= A. C. Roxburgh =

British dermatologist and physician

Archibald Cathcart Roxburgh (17 August 1886 – 3 December 1954) was a British dermatologist and physician who served as the physician in charge of the skin department at St Bartholomew's Hospital from 1928 to 1946. He wrote the textbook Common Skin Diseases first published in 1932.

== Early life ==
Roxburgh was born in Valparaíso, Chile and educated at Charterhouse School, Trinity College, Cambridge and St Bartholomew's Hospital.

== Medical career ==

After serving as a temporary surgeon in the Royal Navy during the First World War, Roxburgh joined the skin department at St Bartholomew's Hospital. He was chief assistant from 1919 to 1927, assistant physician from 1927 to 1928, and physician in charge from 1928 until 1946. He was also physician at St John's Hospital for Diseases of the Skin from 1924 to 1935 and dean of the London School of Dermatology from 1924 to 1930.

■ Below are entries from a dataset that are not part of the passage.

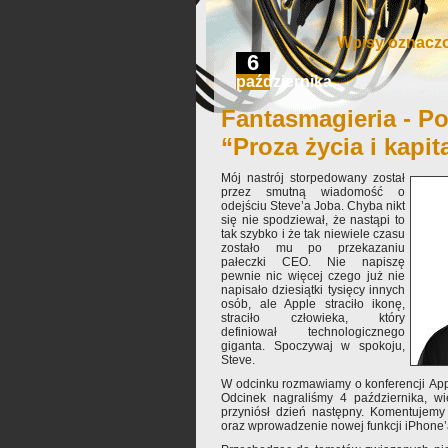
Wpisy oznaczon
6
października
Fantasmagieria - Po
“Proza życia i kapit
Mój nastrój storpedowany został
przez smutną wiadomość o
odejściu Steve’a Joba. Chyba nikt
się nie spodziewał, że nastąpi to
tak szybko i że tak niewiele czasu
zostało mu po przekazaniu
pałeczki CEO. Nie napiszę
pewnie nic więcej czego już nie
napisało dziesiątki tysięcy innych
osób, ale Apple straciło ikonę,
straciło człowieka, który
definiował technologicznego
giganta. Spoczywaj w spokoju,
Steve.
W odcinku rozmawiamy o konferencji Appl
Odcinek nagraliśmy 4 października, w
przyniósł dzień następny. Komentujemy
oraz wprowadzenie nowej funkcji iPhone’a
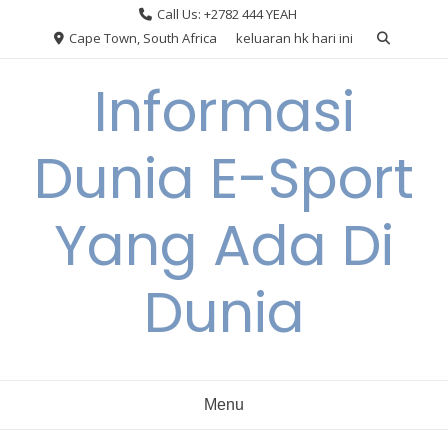
Skip
Call Us: +2782 444 YEAH
to
Cape Town, South Africa
keluaran hk hari ini
content
Informasi
Dunia E-Sport
Yang Ada Di
Dunia
Menu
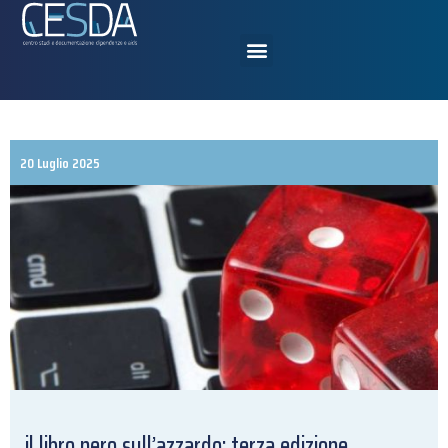
20 Luglio 2025
il libro nero sull’azzardo: terza edizione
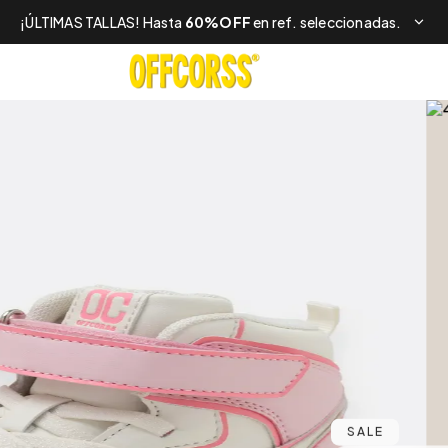
¡ÚLTIMAS TALLAS! Hasta
60%OFF
en ref. seleccionadas.
SALE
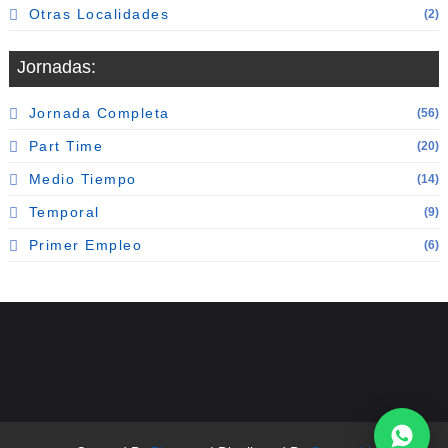
Otras Localidades
(2)
Jornadas:
Jornada Completa
(56)
Part Time
(20)
Medio Tiempo
(14)
Temporal
(9)
Primer Empleo
(6)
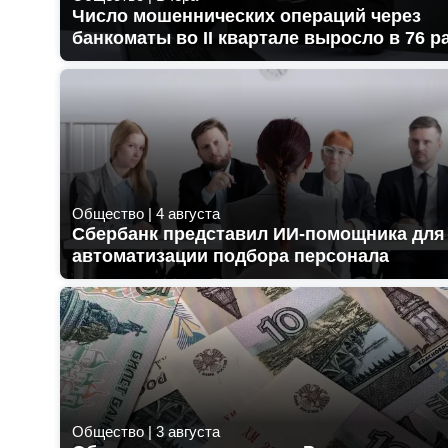
Число мошеннических операций через
банкоматы во II квартале выросло в 76 р
Общество
|
4 августа
Сбербанк представил ИИ-помощника для
автоматизации подбора персонала
Общество
|
3 августа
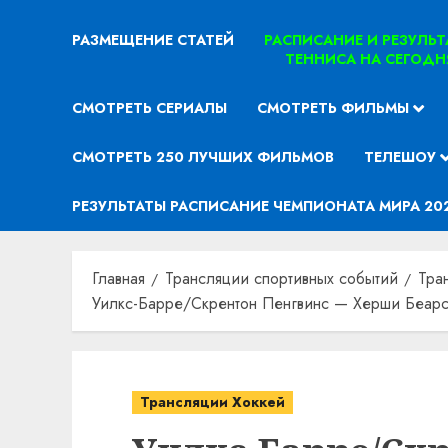
РАЗМЕЩЕНИЕ СТАТЕЙ
РАСПИСАНИЕ И РЕЗУЛЬ
ТЕННИСА НА СЕГОДН
СМОТРЕТЬ СЕРИАЛЫ
СМОТРЕТЬ ФИЛЬМЫ
СМОТРЕТЬ 250 ЛУЧШИХ ФИЛЬМОВ
ТЕЛЕШОУ
РЕЗУЛЬТАТЫ РАСПИСАНИЕ ЧЕМПИОНАТА МИРА 20
Главная
Трансляции спортивных событий
Тра
Уилкс-Барре/Скрентон Пенгвинс — Херши Беарс.
Трансляции Хоккей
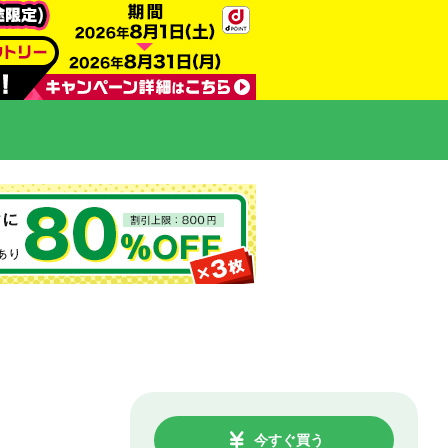
今すぐ買う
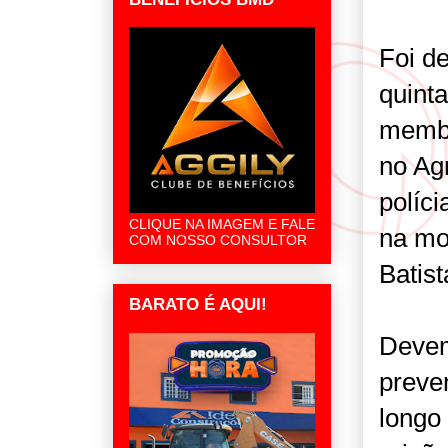
Foi de
quint
membr
no Ag
políc
CLIQUE NA IMAGEM E FALE
na mor
COM NOSSO CONSULTOR
Batis
BARATO É AQUI!
Devem
preve
longo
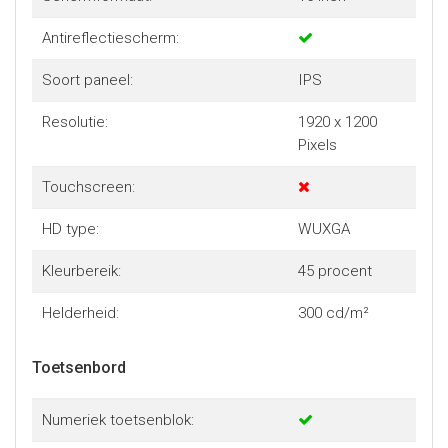
Antireflectiescherm:
Soort paneel:
IPS
Resolutie:
1920 x 1200
Pixels
Touchscreen:
HD type:
WUXGA
Kleurbereik:
45 procent
Helderheid:
300 cd/m²
Toetsenbord
Numeriek toetsenblok:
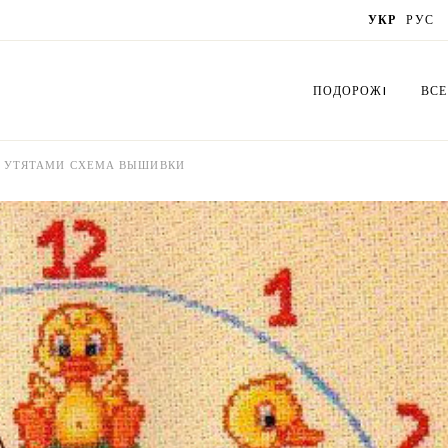
УКР
РУС
ПОДОРОЖI
ВСЕ
С УТЯТАМИ СХЕМА ВЫШИВКИ
Україна
Сх
Латвія
Бук
Польща
Біс
Грузія
Вир
Литва
Орі
Естонія
Де
Нідерланди
Лис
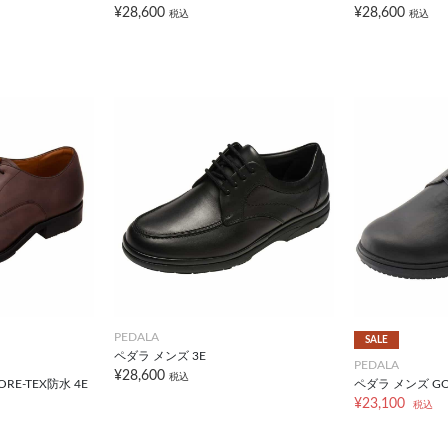
¥28,600
¥28,600
税込
税込
PEDALA
SALE
ペダラ メンズ 3E
PEDALA
¥28,600
税込
E-TEX防水 4E
ペダラ メンズ GOR
¥23,100
税込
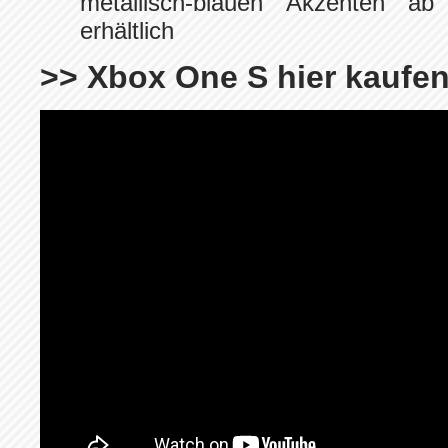
metallisch-blauen Akzenten 
erhältlich
>> Xbox One S hier kaufe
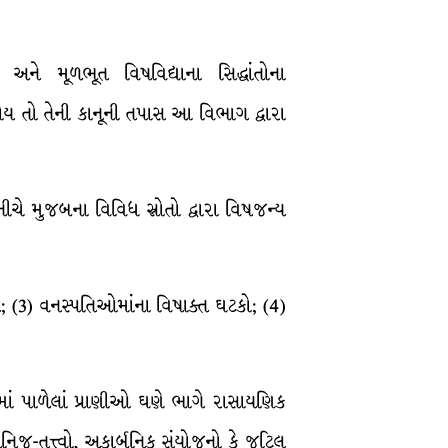
રી અને મૂળભૂત વિષવિદ્યાના સિદ્ધાંતોના
હોય તો તેની કાનૂની તપાસ આ વિભાગ દ્વારા
ચે મુજબના વિવિધ સ્રોતો દ્વારા વિષજન્ય
ગ; (3) વનસ્પતિઓમાંના વિષાક્ત ઘટકો; (4)
ામાં પાળેલાં પ્રાણીઓ ઘણે ભાગે રાસાયણિક
નિજ-તત્ત્વો, અકાર્બનિક સંયોજનો કે જટિલ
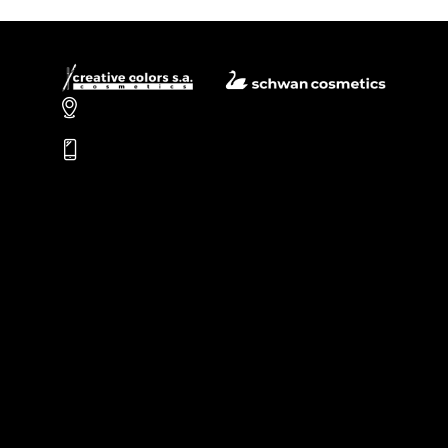
Carrera 106 # 15 – 25
PBX: (601) 756-4084
Nosotros
Productos
Personalización
Novedades
Ojos
Cejas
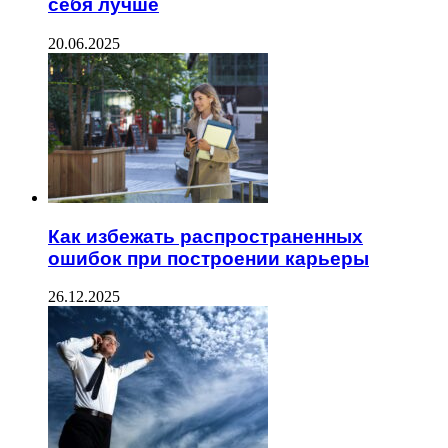
себя лучше
20.06.2025
Как избежать распространенных
ошибок при построении карьеры
26.12.2025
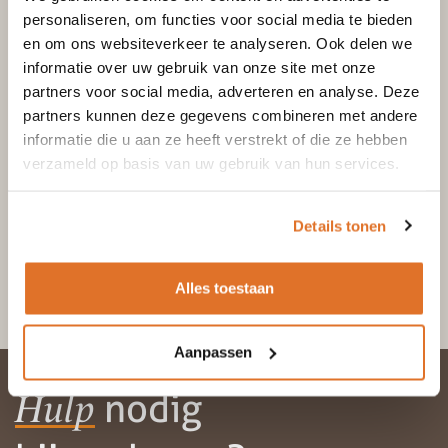
personaliseren, om functies voor social media te bieden
en om ons websiteverkeer te analyseren. Ook delen we
informatie over uw gebruik van onze site met onze
partners voor social media, adverteren en analyse. Deze
partners kunnen deze gegevens combineren met andere
informatie die u aan ze heeft verstrekt of die ze hebben
verzameld op basis van uw gebruik van hun services.
Details tonen
Alles toestaan
Aanpassen
nodig
Hulp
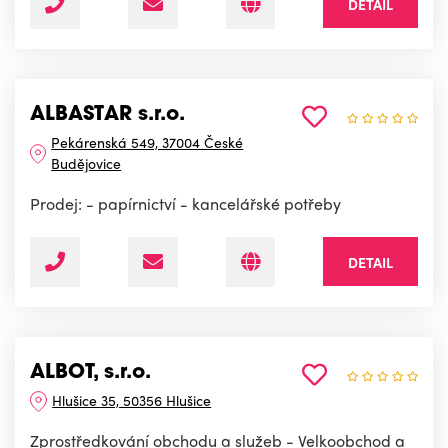
DETAIL
ALBASTAR s.r.o.
Pekárenská 549, 37004 České
Budějovice
Prodej: - papírnictví - kancelářské potřeby
DETAIL
ALBOT, s.r.o.
Hlušice 35, 50356 Hlušice
Zprostředkování obchodu a služeb - Velkoobchod a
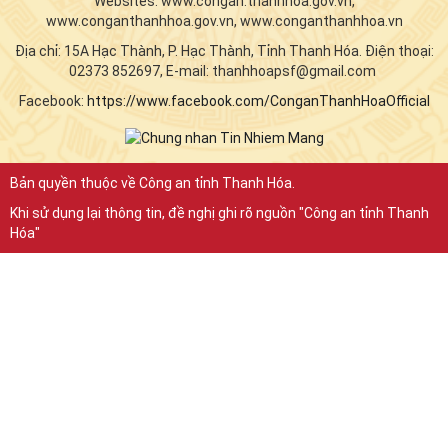
Websites: www.congan.thanhhoa.gov.vn,
www.conganthanhhoa.gov.vn, www.conganthanhhoa.vn
Địa chỉ: 15A Hạc Thành, P. Hạc Thành, Tỉnh Thanh Hóa. Điện thoại:
02373 852697, E-mail: thanhhoapsf@gmail.com
Facebook:
https://www.facebook.com/ConganThanhHoaOfficial
Bản quyền thuộc về Công an tỉnh Thanh Hóa.
Khi sử dụng lại thông tin, đề nghị ghi rõ nguồn "Công an tỉnh Thanh
Hóa"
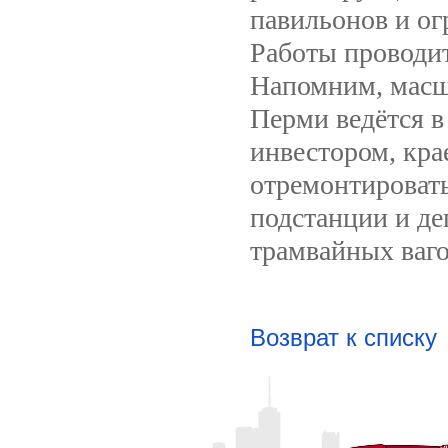
павильонов и ог
Работы проводи
Напомним, масш
Перми ведётся в
инвестором, кра
отремонтировать
подстанции и де
трамвайных ваго
Возврат к списку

Roxburgh was president of the British Association of Dermatologists in 1946 and editor of its journal from 1930 to 1938. He also served as president of the dermatology section of the Royal Society of Medicine from 1943 to 1945.

Roxburgh was the author of Common Skin Diseases, first published in 1932. At the time of Roxburgh's death, a tenth edition was forthcoming, and The Lancet described the book as "a practical vade-mecum for the dermatologist". The textbook reached a nineteenth edition in 2022 and is now published as Roxburgh's Common Skin Diseases.

==Personal life==

In 1916, Roxburgh married Grace Mary Blanche Lambert, daughter of Lieutenant-Colonel J. A. Lambert. They had three sons, all of whom became doctors, and a daughter who married a son of the physician Geoffrey Evans.

His younger brother was J. F. Roxburgh, the first headmaster of Stowe School.